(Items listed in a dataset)
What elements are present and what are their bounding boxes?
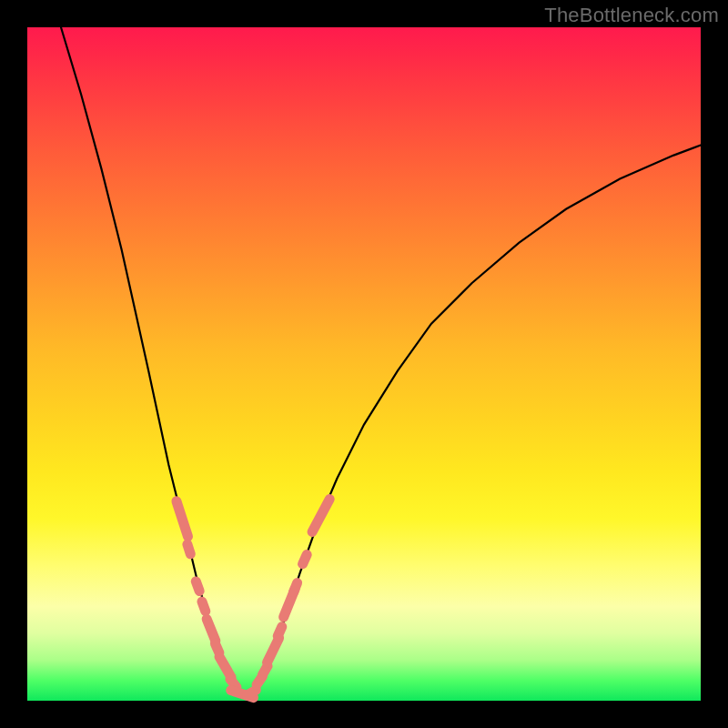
data-marker	[306, 492, 337, 539]
data-marker	[189, 575, 206, 598]
plot-area	[27, 27, 701, 701]
curve-right-branch	[249, 146, 701, 698]
curve-layer	[27, 27, 701, 701]
watermark-text: TheBottleneck.com	[544, 4, 719, 27]
chart-frame: TheBottleneck.com	[0, 0, 728, 728]
curve-left-branch	[61, 27, 241, 697]
data-marker	[170, 495, 194, 543]
data-marker	[181, 538, 197, 561]
data-marker	[296, 548, 313, 571]
data-marker	[196, 595, 212, 618]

WHAT THE TASK REQUIRES »
Scan the records for lines that hold "branch", and reproduce each one you find.

OUTPUT FOR THIS TASK »
curve-right-branch	[249, 146, 701, 698]
curve-left-branch	[61, 27, 241, 697]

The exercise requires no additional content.